**Task statement**
Only those lines in the data below from the line containing "Log in (39, 2028)" through the line containing "Comments feed (74, 2073)", both included, should be restated word for word.

Saved data entries
= = = =
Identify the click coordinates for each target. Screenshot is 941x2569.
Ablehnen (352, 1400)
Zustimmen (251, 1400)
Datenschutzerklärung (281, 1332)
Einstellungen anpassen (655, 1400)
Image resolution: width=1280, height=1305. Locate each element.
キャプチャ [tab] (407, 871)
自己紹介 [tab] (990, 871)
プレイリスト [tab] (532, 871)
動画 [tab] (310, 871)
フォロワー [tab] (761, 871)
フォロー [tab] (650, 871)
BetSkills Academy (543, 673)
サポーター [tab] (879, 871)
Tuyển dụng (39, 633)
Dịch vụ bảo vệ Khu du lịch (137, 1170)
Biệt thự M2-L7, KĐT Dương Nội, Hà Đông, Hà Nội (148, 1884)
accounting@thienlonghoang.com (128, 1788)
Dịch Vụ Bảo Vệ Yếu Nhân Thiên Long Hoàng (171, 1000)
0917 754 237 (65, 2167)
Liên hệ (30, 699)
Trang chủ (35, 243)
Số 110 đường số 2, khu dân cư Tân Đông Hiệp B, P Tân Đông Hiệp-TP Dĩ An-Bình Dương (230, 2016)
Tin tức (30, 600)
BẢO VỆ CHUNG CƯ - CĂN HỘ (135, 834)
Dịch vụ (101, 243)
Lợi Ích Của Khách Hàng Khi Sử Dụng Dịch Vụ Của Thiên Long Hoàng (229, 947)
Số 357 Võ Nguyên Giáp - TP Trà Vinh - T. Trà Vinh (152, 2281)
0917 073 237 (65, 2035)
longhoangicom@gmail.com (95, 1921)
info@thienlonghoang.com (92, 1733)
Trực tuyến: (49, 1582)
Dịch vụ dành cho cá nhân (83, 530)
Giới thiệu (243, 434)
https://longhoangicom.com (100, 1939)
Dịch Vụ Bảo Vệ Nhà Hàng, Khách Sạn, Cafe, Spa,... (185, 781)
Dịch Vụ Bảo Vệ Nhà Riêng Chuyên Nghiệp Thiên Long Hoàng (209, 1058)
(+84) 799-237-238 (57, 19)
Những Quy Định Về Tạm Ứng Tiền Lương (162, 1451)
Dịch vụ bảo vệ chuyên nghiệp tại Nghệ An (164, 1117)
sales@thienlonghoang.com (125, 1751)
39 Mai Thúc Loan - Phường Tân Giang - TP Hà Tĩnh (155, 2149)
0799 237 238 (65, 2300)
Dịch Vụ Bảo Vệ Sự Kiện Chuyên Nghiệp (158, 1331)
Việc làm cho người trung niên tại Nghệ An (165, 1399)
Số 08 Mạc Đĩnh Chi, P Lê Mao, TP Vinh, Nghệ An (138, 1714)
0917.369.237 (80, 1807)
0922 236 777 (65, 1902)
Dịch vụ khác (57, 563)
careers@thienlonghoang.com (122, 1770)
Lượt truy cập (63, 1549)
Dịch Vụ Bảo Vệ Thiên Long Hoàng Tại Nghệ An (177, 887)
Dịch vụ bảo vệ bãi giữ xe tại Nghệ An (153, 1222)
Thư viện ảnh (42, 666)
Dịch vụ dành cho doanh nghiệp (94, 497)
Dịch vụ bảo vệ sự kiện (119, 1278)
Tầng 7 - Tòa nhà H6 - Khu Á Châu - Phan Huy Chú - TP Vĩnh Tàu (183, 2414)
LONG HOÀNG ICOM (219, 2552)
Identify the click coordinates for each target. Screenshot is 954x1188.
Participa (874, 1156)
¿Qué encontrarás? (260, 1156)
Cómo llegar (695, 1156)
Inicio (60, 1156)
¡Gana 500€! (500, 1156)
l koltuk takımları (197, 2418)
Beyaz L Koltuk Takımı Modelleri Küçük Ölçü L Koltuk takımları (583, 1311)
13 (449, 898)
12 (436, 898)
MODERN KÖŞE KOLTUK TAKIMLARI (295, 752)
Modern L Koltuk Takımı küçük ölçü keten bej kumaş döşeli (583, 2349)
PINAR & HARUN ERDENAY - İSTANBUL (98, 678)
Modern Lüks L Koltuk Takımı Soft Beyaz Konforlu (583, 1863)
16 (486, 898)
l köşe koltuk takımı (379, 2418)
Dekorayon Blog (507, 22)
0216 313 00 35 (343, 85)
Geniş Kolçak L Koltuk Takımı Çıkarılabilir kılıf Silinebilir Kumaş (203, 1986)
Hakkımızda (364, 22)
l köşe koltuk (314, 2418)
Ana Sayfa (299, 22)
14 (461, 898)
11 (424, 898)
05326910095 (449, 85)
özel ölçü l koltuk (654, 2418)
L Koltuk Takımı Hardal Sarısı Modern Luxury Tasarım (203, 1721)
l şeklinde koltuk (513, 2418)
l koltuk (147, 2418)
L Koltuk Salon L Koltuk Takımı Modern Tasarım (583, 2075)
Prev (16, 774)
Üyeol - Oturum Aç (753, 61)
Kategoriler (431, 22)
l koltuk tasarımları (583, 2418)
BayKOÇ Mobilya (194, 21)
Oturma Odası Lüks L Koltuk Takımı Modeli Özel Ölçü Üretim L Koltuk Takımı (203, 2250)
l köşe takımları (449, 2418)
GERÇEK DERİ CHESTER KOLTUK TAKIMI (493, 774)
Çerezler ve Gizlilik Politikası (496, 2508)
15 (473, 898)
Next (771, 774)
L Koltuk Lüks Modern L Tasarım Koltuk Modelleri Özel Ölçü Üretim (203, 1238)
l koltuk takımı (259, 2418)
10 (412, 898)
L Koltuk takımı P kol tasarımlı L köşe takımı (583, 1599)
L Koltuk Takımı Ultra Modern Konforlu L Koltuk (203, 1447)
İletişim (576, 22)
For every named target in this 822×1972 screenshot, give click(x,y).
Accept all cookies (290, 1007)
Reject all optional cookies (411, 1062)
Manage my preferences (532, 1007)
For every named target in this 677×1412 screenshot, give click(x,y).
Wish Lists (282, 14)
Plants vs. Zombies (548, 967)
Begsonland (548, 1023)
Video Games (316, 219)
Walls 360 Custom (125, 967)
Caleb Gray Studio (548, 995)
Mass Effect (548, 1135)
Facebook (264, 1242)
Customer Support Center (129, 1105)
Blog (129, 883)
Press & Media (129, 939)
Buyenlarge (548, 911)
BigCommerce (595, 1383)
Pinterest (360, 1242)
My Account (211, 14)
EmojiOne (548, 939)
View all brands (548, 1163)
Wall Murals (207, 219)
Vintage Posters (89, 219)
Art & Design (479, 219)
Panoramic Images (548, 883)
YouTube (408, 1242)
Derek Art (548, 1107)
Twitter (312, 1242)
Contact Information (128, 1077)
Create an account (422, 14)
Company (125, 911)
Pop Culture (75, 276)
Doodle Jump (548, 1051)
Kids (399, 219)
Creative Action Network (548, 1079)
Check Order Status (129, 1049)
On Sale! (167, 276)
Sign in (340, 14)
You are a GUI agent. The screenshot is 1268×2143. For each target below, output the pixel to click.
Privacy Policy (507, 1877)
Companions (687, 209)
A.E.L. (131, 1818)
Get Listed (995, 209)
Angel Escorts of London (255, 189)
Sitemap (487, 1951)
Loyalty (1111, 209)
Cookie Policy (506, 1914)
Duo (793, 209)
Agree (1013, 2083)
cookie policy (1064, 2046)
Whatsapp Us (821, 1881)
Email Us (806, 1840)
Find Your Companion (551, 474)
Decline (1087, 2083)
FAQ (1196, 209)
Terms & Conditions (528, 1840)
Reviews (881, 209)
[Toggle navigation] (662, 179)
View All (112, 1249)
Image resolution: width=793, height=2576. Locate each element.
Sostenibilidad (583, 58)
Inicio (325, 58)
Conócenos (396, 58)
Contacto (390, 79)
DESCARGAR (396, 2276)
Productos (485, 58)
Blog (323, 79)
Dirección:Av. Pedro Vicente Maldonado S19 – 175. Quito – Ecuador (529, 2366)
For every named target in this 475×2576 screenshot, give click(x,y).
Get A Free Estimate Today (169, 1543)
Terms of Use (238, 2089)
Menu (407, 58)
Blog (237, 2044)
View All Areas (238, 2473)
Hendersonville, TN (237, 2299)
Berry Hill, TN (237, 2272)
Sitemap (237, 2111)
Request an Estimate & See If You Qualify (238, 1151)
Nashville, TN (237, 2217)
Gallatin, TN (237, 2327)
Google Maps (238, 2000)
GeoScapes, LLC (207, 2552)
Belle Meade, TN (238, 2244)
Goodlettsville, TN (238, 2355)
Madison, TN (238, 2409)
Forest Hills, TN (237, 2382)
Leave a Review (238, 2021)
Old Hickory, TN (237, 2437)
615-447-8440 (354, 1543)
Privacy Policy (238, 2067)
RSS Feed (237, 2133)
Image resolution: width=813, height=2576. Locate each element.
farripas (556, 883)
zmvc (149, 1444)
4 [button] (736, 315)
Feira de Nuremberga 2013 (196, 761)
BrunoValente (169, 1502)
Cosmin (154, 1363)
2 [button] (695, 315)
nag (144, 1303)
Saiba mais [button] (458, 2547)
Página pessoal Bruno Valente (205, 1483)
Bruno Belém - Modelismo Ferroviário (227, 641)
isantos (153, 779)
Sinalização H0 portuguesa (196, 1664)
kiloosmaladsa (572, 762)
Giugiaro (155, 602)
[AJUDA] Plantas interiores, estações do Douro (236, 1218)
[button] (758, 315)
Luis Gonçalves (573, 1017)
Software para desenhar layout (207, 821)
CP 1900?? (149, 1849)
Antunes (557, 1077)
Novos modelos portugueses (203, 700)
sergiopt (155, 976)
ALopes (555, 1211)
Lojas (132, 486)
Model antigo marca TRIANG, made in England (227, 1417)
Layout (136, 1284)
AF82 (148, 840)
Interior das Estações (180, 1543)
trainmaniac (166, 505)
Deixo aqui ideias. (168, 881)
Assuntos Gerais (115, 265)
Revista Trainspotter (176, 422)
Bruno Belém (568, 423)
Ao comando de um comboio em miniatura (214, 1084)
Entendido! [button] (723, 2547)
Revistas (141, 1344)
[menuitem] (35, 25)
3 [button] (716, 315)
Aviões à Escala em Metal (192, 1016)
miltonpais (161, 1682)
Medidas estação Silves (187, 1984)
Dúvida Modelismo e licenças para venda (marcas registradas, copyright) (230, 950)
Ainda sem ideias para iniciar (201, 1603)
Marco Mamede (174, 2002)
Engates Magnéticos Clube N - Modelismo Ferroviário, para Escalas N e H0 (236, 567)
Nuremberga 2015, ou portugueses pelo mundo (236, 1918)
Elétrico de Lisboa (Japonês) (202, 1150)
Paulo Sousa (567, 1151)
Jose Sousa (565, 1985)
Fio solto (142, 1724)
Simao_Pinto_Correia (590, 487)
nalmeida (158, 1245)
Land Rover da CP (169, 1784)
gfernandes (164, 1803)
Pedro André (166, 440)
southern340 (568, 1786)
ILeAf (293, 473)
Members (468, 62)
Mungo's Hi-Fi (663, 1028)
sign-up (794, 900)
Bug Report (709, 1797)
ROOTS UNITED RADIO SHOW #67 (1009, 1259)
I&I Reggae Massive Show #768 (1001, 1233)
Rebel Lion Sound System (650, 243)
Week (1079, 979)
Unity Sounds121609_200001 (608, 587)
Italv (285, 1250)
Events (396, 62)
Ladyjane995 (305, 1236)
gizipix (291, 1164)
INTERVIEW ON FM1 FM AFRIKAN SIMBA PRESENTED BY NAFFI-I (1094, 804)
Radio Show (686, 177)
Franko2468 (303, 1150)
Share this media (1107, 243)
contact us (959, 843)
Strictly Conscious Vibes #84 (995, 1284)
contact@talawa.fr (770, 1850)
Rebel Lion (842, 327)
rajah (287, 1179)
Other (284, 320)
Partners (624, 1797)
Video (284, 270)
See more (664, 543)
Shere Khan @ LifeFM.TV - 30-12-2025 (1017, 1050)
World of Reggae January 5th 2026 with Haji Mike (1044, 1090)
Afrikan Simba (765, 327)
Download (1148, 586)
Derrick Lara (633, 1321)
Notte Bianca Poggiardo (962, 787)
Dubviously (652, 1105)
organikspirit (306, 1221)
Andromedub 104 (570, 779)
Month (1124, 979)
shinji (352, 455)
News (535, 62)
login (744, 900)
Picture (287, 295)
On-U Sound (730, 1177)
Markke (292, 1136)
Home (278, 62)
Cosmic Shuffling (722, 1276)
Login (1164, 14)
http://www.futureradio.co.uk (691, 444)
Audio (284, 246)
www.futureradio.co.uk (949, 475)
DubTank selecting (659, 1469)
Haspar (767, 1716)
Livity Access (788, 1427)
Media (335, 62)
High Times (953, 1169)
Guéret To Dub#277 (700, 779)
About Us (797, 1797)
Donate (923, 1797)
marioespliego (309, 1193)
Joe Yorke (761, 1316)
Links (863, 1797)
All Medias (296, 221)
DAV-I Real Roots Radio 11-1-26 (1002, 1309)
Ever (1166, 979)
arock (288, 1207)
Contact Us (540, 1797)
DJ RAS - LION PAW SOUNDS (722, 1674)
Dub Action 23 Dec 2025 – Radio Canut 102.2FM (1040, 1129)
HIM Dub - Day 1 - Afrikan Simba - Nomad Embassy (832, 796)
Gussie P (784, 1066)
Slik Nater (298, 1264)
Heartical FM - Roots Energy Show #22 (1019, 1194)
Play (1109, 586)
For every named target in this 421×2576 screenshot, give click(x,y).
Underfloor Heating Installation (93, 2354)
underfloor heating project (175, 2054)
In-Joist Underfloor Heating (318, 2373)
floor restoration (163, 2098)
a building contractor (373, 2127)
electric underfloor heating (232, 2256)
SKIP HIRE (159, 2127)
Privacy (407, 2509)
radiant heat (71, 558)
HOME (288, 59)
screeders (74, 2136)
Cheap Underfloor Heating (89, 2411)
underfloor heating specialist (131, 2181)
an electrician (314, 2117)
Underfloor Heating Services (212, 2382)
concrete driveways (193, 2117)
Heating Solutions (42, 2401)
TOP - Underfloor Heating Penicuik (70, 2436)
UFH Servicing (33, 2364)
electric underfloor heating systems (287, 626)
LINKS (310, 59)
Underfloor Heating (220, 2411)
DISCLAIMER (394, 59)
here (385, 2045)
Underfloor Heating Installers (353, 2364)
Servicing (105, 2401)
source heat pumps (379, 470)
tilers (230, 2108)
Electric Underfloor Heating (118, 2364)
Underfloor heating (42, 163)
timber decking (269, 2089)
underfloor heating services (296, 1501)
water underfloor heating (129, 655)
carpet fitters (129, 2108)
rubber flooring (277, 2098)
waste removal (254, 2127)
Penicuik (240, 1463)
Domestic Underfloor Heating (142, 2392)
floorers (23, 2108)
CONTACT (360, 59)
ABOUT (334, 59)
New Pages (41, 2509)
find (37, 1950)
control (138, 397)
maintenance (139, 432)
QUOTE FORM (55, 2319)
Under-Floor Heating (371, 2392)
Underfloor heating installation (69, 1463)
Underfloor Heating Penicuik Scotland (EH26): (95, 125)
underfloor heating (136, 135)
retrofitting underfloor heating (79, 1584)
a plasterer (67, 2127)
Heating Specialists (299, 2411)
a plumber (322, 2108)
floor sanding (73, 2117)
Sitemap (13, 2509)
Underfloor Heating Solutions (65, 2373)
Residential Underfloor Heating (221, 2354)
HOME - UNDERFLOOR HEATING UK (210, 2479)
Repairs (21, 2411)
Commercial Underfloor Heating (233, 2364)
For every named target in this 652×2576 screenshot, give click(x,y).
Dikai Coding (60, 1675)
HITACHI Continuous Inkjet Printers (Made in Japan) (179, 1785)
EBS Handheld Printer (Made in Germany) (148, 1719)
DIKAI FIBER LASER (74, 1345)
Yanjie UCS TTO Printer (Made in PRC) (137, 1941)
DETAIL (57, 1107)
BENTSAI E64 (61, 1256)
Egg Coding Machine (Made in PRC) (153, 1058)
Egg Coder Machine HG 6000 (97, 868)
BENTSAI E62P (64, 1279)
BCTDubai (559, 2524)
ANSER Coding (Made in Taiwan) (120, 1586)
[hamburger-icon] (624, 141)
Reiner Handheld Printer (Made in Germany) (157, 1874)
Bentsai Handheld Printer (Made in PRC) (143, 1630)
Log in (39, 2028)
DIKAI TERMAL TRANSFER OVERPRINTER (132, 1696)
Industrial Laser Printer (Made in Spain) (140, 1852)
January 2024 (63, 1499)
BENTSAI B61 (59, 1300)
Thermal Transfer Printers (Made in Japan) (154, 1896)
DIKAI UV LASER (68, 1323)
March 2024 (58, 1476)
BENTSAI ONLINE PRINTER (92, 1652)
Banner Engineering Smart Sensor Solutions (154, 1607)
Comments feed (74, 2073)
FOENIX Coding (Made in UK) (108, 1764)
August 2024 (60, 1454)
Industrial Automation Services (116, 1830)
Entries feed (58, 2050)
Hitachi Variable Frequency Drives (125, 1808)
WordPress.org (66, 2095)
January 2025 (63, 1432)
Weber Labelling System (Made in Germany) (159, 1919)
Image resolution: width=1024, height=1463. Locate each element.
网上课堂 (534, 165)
= = = =
**Answer box**
Log in (39, 2028)
DIKAI TERMAL TRANSFER OVERPRINTER (132, 1696)
Industrial Laser Printer (Made in Spain) (140, 1852)
January 2024 (63, 1499)
BENTSAI B61 (59, 1300)
Thermal Transfer Printers (Made in Japan) (154, 1896)
DIKAI UV LASER (68, 1323)
March 2024 (58, 1476)
BENTSAI ONLINE PRINTER (92, 1652)
Banner Engineering Smart Sensor Solutions (154, 1607)
Comments feed (74, 2073)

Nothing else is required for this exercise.